*** Block opens ***

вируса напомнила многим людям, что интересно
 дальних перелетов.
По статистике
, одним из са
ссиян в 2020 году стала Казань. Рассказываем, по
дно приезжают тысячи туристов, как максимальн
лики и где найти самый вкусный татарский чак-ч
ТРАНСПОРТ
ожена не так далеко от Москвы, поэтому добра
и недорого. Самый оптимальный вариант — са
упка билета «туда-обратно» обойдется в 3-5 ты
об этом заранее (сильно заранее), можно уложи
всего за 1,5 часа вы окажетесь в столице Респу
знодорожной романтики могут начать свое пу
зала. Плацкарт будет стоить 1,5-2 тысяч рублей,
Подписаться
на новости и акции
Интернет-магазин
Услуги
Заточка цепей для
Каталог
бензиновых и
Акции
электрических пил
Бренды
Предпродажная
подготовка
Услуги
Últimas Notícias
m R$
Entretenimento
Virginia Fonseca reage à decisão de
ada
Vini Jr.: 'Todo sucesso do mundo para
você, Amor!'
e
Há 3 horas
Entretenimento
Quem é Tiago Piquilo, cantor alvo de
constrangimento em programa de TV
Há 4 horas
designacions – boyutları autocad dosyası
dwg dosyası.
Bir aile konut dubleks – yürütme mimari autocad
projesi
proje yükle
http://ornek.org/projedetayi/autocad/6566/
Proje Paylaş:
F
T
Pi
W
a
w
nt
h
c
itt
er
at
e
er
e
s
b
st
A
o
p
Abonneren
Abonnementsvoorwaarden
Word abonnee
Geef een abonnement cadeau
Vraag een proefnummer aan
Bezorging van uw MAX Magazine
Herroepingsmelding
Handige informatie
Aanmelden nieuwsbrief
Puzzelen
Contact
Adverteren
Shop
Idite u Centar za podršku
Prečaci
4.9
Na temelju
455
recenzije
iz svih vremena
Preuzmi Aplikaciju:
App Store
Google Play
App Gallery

*** Block closes ***

**What this task involves**:
Which lines above contain the word "dosyası"? Copy each one.

**Written solution**:
designacions – boyutları autocad dosyası
dwg dosyası.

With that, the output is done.